Newly discovered HIV reservoir could point the way to cures

h.i.v. infected t cell
HIV can reside in macrophages in addition to T cells, UNC scientists have found. (NIAID/flickr CC BY 2.0)

Drugs that fight HIV have proven effective at suppressing the virus, but the search for a permanent cure has turned up empty so far. Most of that research has focused on finding ways to wipe out the virus from the immune system’s T cells.

Now a discovery by scientists at the University of North Carolina suggests that a different approach is in order.

Researchers from UNC’s division of infectious diseases have discovered that HIV persists in macrophages—large white blood cells that reside in the brain, bone marrow, liver and many other tissues in the body. They published their findings in the journal Nature Medicine.

The discovery builds on mouse studies at UNC’s school of medicine that showed the ability of macrophages to foster the replication of HIV, even when T cells are not present. In this new study, the scientists demonstrated that anti-retroviral therapies commonly used to treat HIV suppressed this replication, but that when the treatment was stopped, the virus rebounded.

"The fact that HIV-infected macrophages can persist means that any possible therapeutic intervention to eradicate HIV might have to target two very different types of cells," macrophages and T cells, said lead author Jenna Honeycutt, a post doctoral researcher at UNC, in a press release.
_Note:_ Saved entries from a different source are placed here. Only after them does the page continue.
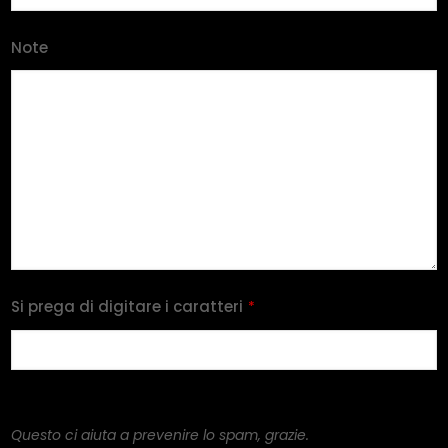
Note
Si prega di digitare i caratteri
*
Questo ci aiuta a prevenire lo spam, grazie.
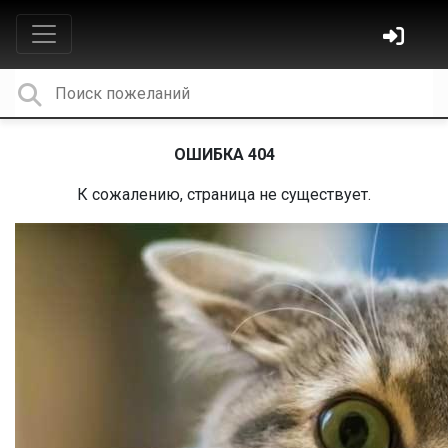
ОШИБКА 404
К сожалению, страница не существует.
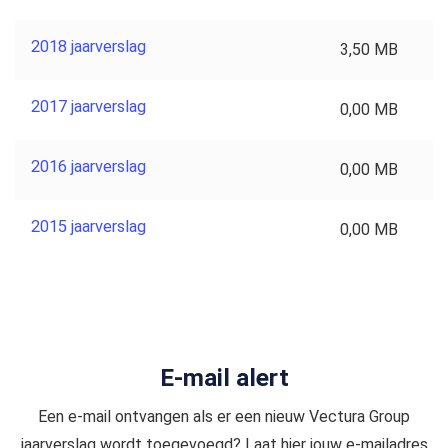
2018 jaarverslag
3,50 MB
2017 jaarverslag
0,00 MB
2016 jaarverslag
0,00 MB
2015 jaarverslag
0,00 MB
E-mail alert
Een e-mail ontvangen als er een nieuw Vectura Group
jaarverslag wordt toegevoegd? Laat hier jouw e-mailadres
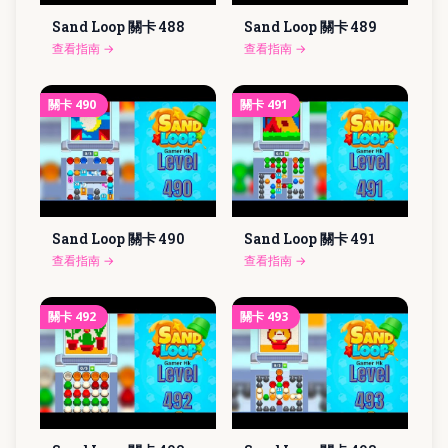
Sand Loop 關卡
488
Sand Loop 關卡
489
查看指南
→
查看指南
→
關卡
490
關卡
491
Sand Loop 關卡
490
Sand Loop 關卡
491
查看指南
→
查看指南
→
關卡
492
關卡
493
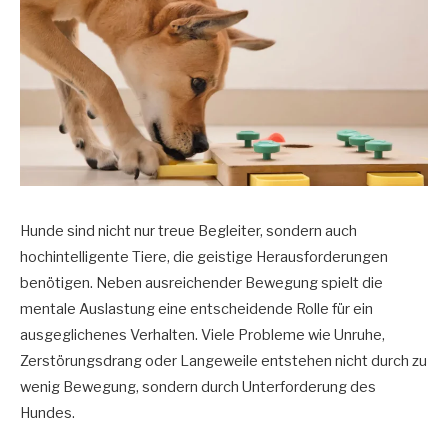
Hunde sind nicht nur treue Begleiter, sondern auch
hochintelligente Tiere, die geistige Herausforderungen
benötigen. Neben ausreichender Bewegung spielt die
mentale Auslastung eine entscheidende Rolle für ein
ausgeglichenes Verhalten. Viele Probleme wie Unruhe,
Zerstörungsdrang oder Langeweile entstehen nicht durch zu
wenig Bewegung, sondern durch Unterforderung des
Hundes.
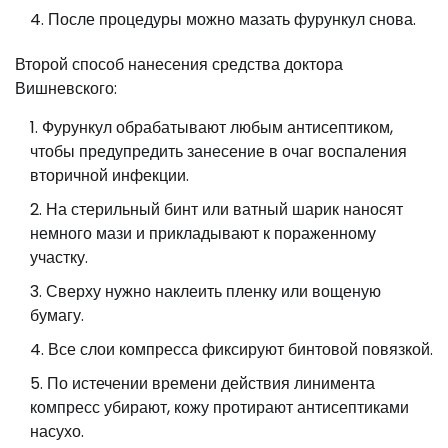
После процедуры можно мазать фурункул снова.
Второй способ нанесения средства доктора
Вишневского:
Фурункул обрабатывают любым антисептиком,
чтобы предупредить занесение в очаг воспаления
вторичной инфекции.
На стерильный бинт или ватный шарик наносят
немного мази и прикладывают к пораженному
участку.
Сверху нужно наклеить пленку или вощеную
бумагу.
Все слои компресса фиксируют бинтовой повязкой.
По истечении времени действия линимента
компресс убирают, кожу протирают антисептиками
насухо.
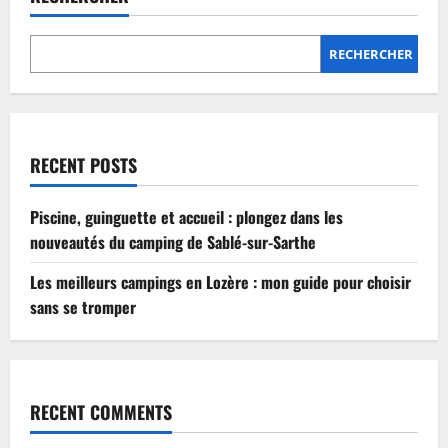
Lozère
:
mon
guide
RECHERCHER
pour
choisir
sans
se
tromper
RECENT POSTS
Piscine, guinguette et accueil : plongez dans les
nouveautés du camping de Sablé-sur-Sarthe
Les meilleurs campings en Lozère : mon guide pour choisir
sans se tromper
RECENT COMMENTS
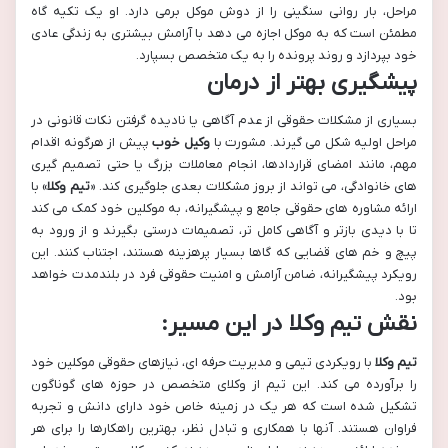
مراحل، بار روانی سنگینی را از دوش موکل برمی دارد. او یک تکیه گاه
مطمئن است که به موکل اجازه می دهد با آرامش بیشتری به زندگی عادی
خود بپردازد و روند پرونده را به یک متخصص بسپارد.
پیشگیری بهتر از درمان
بسیاری از مشکلات حقوقی از عدم آگاهی یا نادیده گرفتن نکات قانونی در
مراحل اولیه شکل می گیرند. مشورت با
وکیل خوب
پیش از هرگونه اقدام
مهم، مانند امضای قراردادها، انجام معاملات بزرگ یا حتی تصمیم گیری
های خانوادگی، می تواند از بروز مشکلات بعدی جلوگیری کند. «
تیم وکلا
» با
ارائه مشاوره های حقوقی جامع و پیشگیرانه، به موکلین خود کمک می کند
تا با دیدی بازتر و آگاهی کامل تر، تصمیمات درستی بگیرند و از ورود به
پیچ و خم های قضایی که گاها بسیار پرهزینه هستند، اجتناب کنند. این
رویکرد پیشگیرانه، ضامن آرامش و امنیت حقوقی فرد در بلندمدت خواهد
بود.
نقش
تیم وکلا
در این مسیر:
تیم وکلا
با رویکردی تیمی و مدیریت حرفه ای، نیازهای حقوقی موکلین خود
را برآورده می کند. این تیم از وکلای متخصص در حوزه های گوناگون
تشکیل شده است که هر یک در زمینه خاص خود دارای دانش و تجربه
فراوان هستند. آنها با همکاری و تبادل نظر، بهترین راهکارها را برای هر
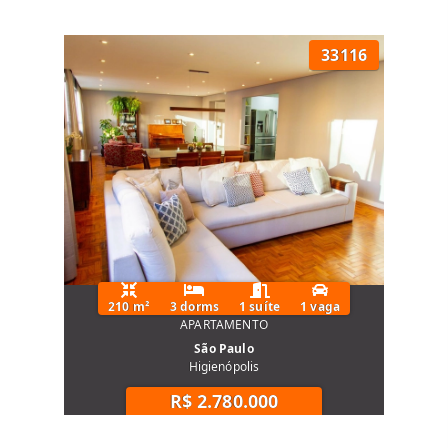
33116
210 m²
3 dorms
1 suíte
1 vaga
APARTAMENTO
São Paulo
Higienópolis
R$ 2.780.000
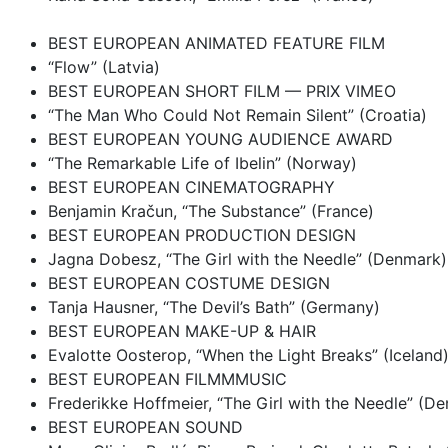
BEST EUROPEAN ANIMATED FEATURE FILM
“Flow” (Latvia)
BEST EUROPEAN SHORT FILM — PRIX VIMEO
“The Man Who Could Not Remain Silent” (Croatia)
BEST EUROPEAN YOUNG AUDIENCE AWARD
“The Remarkable Life of Ibelin” (Norway)
BEST EUROPEAN CINEMATOGRAPHY
Benjamin Kračun, “The Substance” (France)
BEST EUROPEAN PRODUCTION DESIGN
Jagna Dobesz, “The Girl with the Needle” (Denmark)
BEST EUROPEAN COSTUME DESIGN
Tanja Hausner, “The Devil’s Bath” (Germany)
BEST EUROPEAN MAKE-UP & HAIR
Evalotte Oosterop, “When the Light Breaks” (Iceland
BEST EUROPEAN FILMMMUSIC
Frederikke Hoffmeier, “The Girl with the Needle” (D
BEST EUROPEAN SOUND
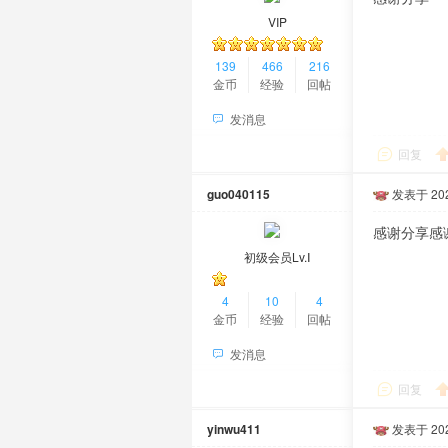
VIP
139
466
216
金币
经验
回帖
发消息
回复
guo040115
发表于 2026
感谢分享感
初级会员Lv.Ⅰ
4
10
4
金币
经验
回帖
发消息
回复
yinwu411
发表于 2026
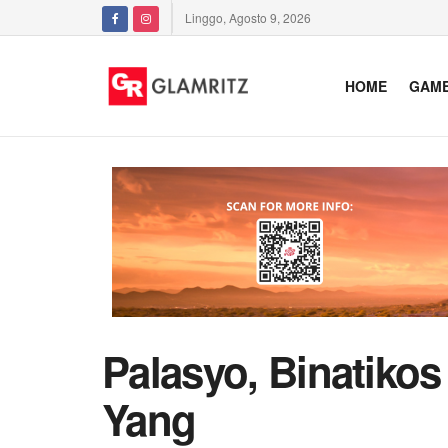
Linggo, Agosto 9, 2026
HOME
GAM
Palasyo, Binatikos
Yang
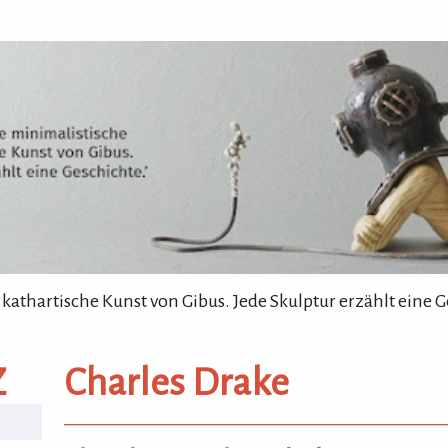
 kathartische Kunst von Gibus. Jede Skulptur erzählt eine G
Z
Charles Drake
Researchers around the world are searching for new approaches to fight HIV by targeting T cells. Last October, for example, scientists at the University of California at San Francisco announced they have developed a CRISPR gene-editing platform to modify immune cells so they can fight the infection. And a team at Temple University previously showed they could use CRISPR to eliminate HIV from T cells.

The next step for the UNC team will be to scrutinize macrophages so they can determine how they support HIV persistence. That effort will include figuring out where in the body HIV-infected macrophages hide during treatment and how they might respond to care aimed at eliminating the virus.